Stored items from a collection:
•••••

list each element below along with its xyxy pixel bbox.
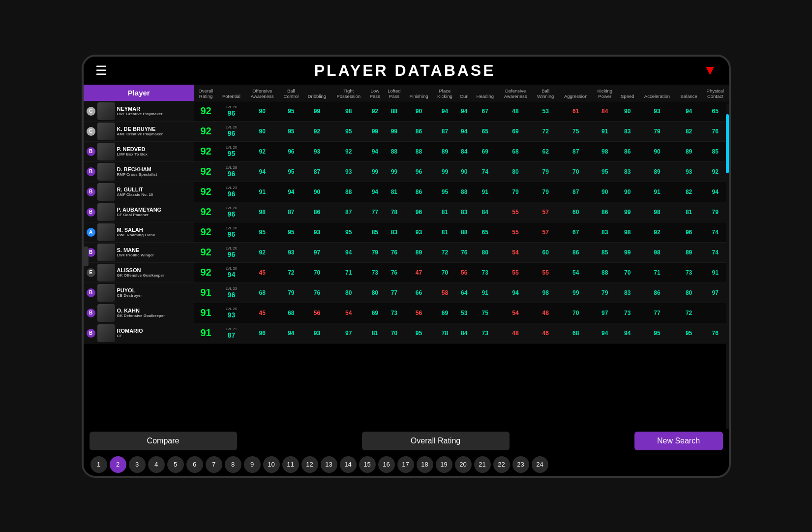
stat-cell: 70 <box>559 161 593 182</box>
stat-cell: 55 <box>533 262 559 282</box>
page-button[interactable]: 16 <box>378 456 395 473</box>
player-cell: C K. DE BRUYNE AMF Creative Playmaker <box>84 121 194 141</box>
page-button[interactable]: 19 <box>436 456 452 473</box>
stat-cell: 91 <box>638 182 676 202</box>
stat-cell: 60 <box>559 202 593 222</box>
page-button[interactable]: 15 <box>359 456 376 473</box>
page-button[interactable]: 7 <box>206 456 222 473</box>
col-acceleration: Acceleration <box>638 85 676 101</box>
page-button[interactable]: 6 <box>186 456 203 473</box>
overall-rating-cell: 91 <box>194 323 217 343</box>
download-icon[interactable]: ▼ <box>703 63 717 78</box>
page-button[interactable]: 4 <box>148 456 165 473</box>
table-row: C NEYMAR LWF Creative Playmaker 92LVL 20… <box>84 101 729 121</box>
stat-cell: 81 <box>433 202 456 222</box>
stat-cell: 57 <box>533 202 559 222</box>
potential-cell: LVL 2094 <box>217 262 245 282</box>
stat-cell: 55 <box>498 202 532 222</box>
stat-cell: 58 <box>433 282 456 303</box>
stat-cell: 94 <box>593 323 617 343</box>
player-badge-letter: B <box>87 188 95 196</box>
stat-cell: 82 <box>676 182 702 202</box>
stat-cell: 72 <box>533 121 559 141</box>
stat-cell: 98 <box>593 141 617 161</box>
col-heading: Heading <box>472 85 498 101</box>
page-button[interactable]: 18 <box>417 456 433 473</box>
page-button[interactable]: 24 <box>532 456 548 473</box>
player-badge-letter: B <box>87 167 95 176</box>
stat-cell: 76 <box>456 242 472 262</box>
stat-cell: 95 <box>331 121 366 141</box>
page-button[interactable]: 14 <box>340 456 357 473</box>
new-search-button[interactable]: New Search <box>634 432 723 450</box>
page-button[interactable]: 8 <box>225 456 241 473</box>
col-ball-winning: BallWinning <box>533 85 559 101</box>
page-button[interactable]: 5 <box>167 456 184 473</box>
player-cell: E ALISSON GK Offensive Goalkeeper <box>84 262 194 282</box>
player-avatar <box>97 123 115 140</box>
scrollbar[interactable] <box>726 104 729 429</box>
stat-cell: 98 <box>638 202 676 222</box>
player-table: Player OverallRating Potential Offensive… <box>84 85 729 344</box>
compare-button[interactable]: Compare <box>90 432 237 450</box>
player-badge-letter: C <box>87 127 95 136</box>
stat-cell: 88 <box>405 141 433 161</box>
player-position: CB Destroyer <box>117 293 142 298</box>
stat-cell: 99 <box>366 121 384 141</box>
page-button[interactable]: 3 <box>129 456 146 473</box>
col-kicking-power: KickingPower <box>593 85 617 101</box>
page-button[interactable]: 13 <box>321 456 337 473</box>
page-button[interactable]: 12 <box>301 456 318 473</box>
page-button[interactable]: 20 <box>455 456 472 473</box>
stat-cell: 53 <box>533 101 559 121</box>
stat-cell: 94 <box>456 121 472 141</box>
potential-cell: LVL 2096 <box>217 222 245 242</box>
player-name: P. NEDVED <box>117 146 148 152</box>
page-button[interactable]: 23 <box>512 456 529 473</box>
stat-cell: 75 <box>559 121 593 141</box>
stat-cell: 76 <box>702 121 728 141</box>
col-speed: Speed <box>617 85 638 101</box>
stat-cell: 86 <box>405 121 433 141</box>
col-player: Player <box>84 85 194 101</box>
page-button[interactable]: 21 <box>474 456 491 473</box>
stat-cell: 54 <box>559 262 593 282</box>
stat-cell: 85 <box>702 141 728 161</box>
page-button[interactable]: 10 <box>263 456 280 473</box>
stat-cell: 98 <box>245 202 279 222</box>
stat-cell: 73 <box>384 303 405 323</box>
page-button[interactable]: 11 <box>282 456 299 473</box>
stat-cell: 81 <box>433 222 456 242</box>
stat-cell: 94 <box>676 101 702 121</box>
overall-rating-button[interactable]: Overall Rating <box>362 432 510 450</box>
stat-cell: 95 <box>279 161 303 182</box>
stat-cell: 99 <box>384 161 405 182</box>
page-button[interactable]: 22 <box>493 456 510 473</box>
overall-rating-cell: 91 <box>194 282 217 303</box>
stat-cell: 70 <box>559 303 593 323</box>
player-cell: B PUYOL CB Destroyer <box>84 282 194 303</box>
stat-cell: 67 <box>559 222 593 242</box>
page-button[interactable]: 17 <box>397 456 414 473</box>
stat-cell: 78 <box>384 202 405 222</box>
stat-cell: 90 <box>456 161 472 182</box>
player-avatar <box>97 183 115 201</box>
stat-cell: 66 <box>405 282 433 303</box>
menu-icon[interactable]: ☰ <box>95 64 107 77</box>
player-position: CF <box>117 334 143 338</box>
page-button[interactable]: 2 <box>110 456 126 473</box>
page-button[interactable]: 9 <box>244 456 261 473</box>
stat-cell: 94 <box>245 161 279 182</box>
stat-cell: 72 <box>676 303 702 323</box>
stat-cell: 94 <box>702 182 728 202</box>
stat-cell: 95 <box>433 182 456 202</box>
col-def-awareness: DefensiveAwareness <box>498 85 532 101</box>
table-scroll[interactable]: Player OverallRating Potential Offensive… <box>84 85 729 429</box>
stat-cell: 94 <box>433 101 456 121</box>
stat-cell: 97 <box>303 242 331 262</box>
stat-cell: 86 <box>303 202 331 222</box>
stat-cell: 83 <box>617 161 638 182</box>
page-button[interactable]: 1 <box>90 456 107 473</box>
stat-cell: 81 <box>676 202 702 222</box>
stat-cell: 90 <box>638 141 676 161</box>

•••••

**Work order**
A copy of each line above that holds the word "badge" is the expected answer.

**Exercise response**
player-badge-letter: B <box>87 188 95 196</box>
player-badge-letter: B <box>87 167 95 176</box>
player-badge-letter: C <box>87 127 95 136</box>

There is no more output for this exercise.